She recognized the girl. She knew who she was. She had been
the doctor’s favorite. Beautiful, slender, strong, bright with black eyes and
golden skin. The sun seemed to live under that skin, it glowed by itself. The
doctor had given her the red ball and she used to bounce it up and down the hallway
in the hospital or outside on the dry, dusty ground. She defended her ball with
fierceness and bravery. “Savages,” the guards used to laugh when she fought the
other children for the red ball.
She lived longer than the other children who had arrived at
the same time as her. The doctor gave her apples and extra margarine and jam.
And he used to ask her to sing. Her voice high and clear. Angel like. Annelies
used to think it all was absurd. A game with reality. The child wouldn’t
survive no matter what and the doctor knew this. Still he kept the girl as a
pet for a whole year.
In the summer of 1944 the camp started to get crowded and
more people were sent to the gas chambers. The girl still had her red ball and
still got her apples and jam and margarine but the doctor started to grow tired
of her. Her skin didn’t glow as the sun anymore. The camp had sucked the essence out of her.
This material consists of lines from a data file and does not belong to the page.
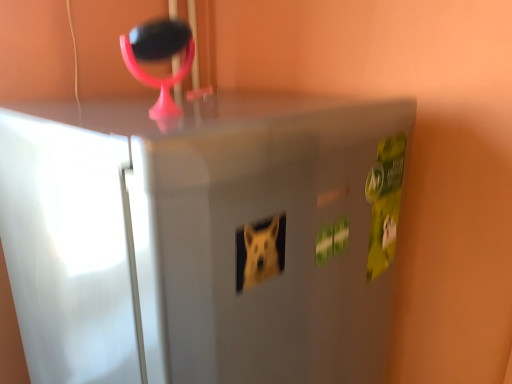 Consider the image. In order to face satin silver fridge at center, should I rotate leftwards or rightwards?

It's best to rotate left around 5.459 degrees.

The width and height of the screenshot is (512, 384). In order to click on satin silver fridge at center in this screenshot , I will do `click(203, 240)`.

This screenshot has height=384, width=512. What do you see at coordinates (203, 240) in the screenshot?
I see `satin silver fridge at center` at bounding box center [203, 240].

The height and width of the screenshot is (384, 512). What do you see at coordinates (159, 58) in the screenshot? I see `pink plastic magnifying glass at upper center` at bounding box center [159, 58].

The width and height of the screenshot is (512, 384). Find the location of `pink plastic magnifying glass at upper center`. pink plastic magnifying glass at upper center is located at coordinates (159, 58).

Where is `satin silver fridge at center`? satin silver fridge at center is located at coordinates (203, 240).

Can you confirm if pink plastic magnifying glass at upper center is positioned to the left of satin silver fridge at center?

Correct, you'll find pink plastic magnifying glass at upper center to the left of satin silver fridge at center.

Is pink plastic magnifying glass at upper center in front of satin silver fridge at center?

No, pink plastic magnifying glass at upper center is behind satin silver fridge at center.

Considering the positions of point (178, 76) and point (60, 143), is point (178, 76) closer or farther from the camera than point (60, 143)?

Point (178, 76) is farther from the camera than point (60, 143).

From the image's perspective, is pink plastic magnifying glass at upper center located beneath satin silver fridge at center?

No, from the image's perspective, pink plastic magnifying glass at upper center is not below satin silver fridge at center.

From a real-world perspective, is pink plastic magnifying glass at upper center below satin silver fridge at center?

Actually, pink plastic magnifying glass at upper center is physically above satin silver fridge at center in the real world.

Based on the photo, can you confirm if pink plastic magnifying glass at upper center is thinner than satin silver fridge at center?

Correct, the width of pink plastic magnifying glass at upper center is less than that of satin silver fridge at center.

Considering the sizes of objects pink plastic magnifying glass at upper center and satin silver fridge at center in the image provided, who is taller, pink plastic magnifying glass at upper center or satin silver fridge at center?

With more height is satin silver fridge at center.

From the picture: Which of these two, pink plastic magnifying glass at upper center or satin silver fridge at center, is bigger?

satin silver fridge at center is bigger.

Is satin silver fridge at center located within pink plastic magnifying glass at upper center?

No, satin silver fridge at center is not surrounded by pink plastic magnifying glass at upper center.

Is pink plastic magnifying glass at upper center in contact with satin silver fridge at center?

No, pink plastic magnifying glass at upper center is not in contact with satin silver fridge at center.

Could you tell me if pink plastic magnifying glass at upper center is facing satin silver fridge at center?

No, pink plastic magnifying glass at upper center is not oriented towards satin silver fridge at center.

Can you tell me how much pink plastic magnifying glass at upper center and satin silver fridge at center differ in facing direction?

One day he asked one of the guards to take her away. The
girl cried, and fought and screamed. Of course she knew what was waiting for
her. They all knew.
The next morning another child picked up the ball and played
with it. Annelies watched the child as he played and then she walked up to him
and took the ball away. “It is not yours!” she had said and for a moment she
had felt like the world made sense in all its madness and horrors. She kept the
ball through all these years. Last time she had seen the ball, a few summers
ago, it had been in its normal place in the trunk in the attic.
Now the girl bounced the ball, then she slowly turned around
and looked at Annelies. She was as beautiful as she had been in the beginning.
“Evil never goes away,” the girl said with her clear voice.
“We always remember.”
The darkness behind the girl changed, it trembled, she could
feel the trembling under her feet. Then one spot of light appeared, then two,
then three, then more than she could count. The lights hovered behind the girl.
Pulsated then grew. Each light slowly transformed into a child. Some she
recognized, others she had forgotten.
“You starved us,” a little blonde boy said. He wore a blue
shirt and brown shorts. One of his socks had slid down.
“I…I,” Annelies stammered. “I wasn’t in…I didn’t decide how
much…”
“Evil never goes away,” the girl said again.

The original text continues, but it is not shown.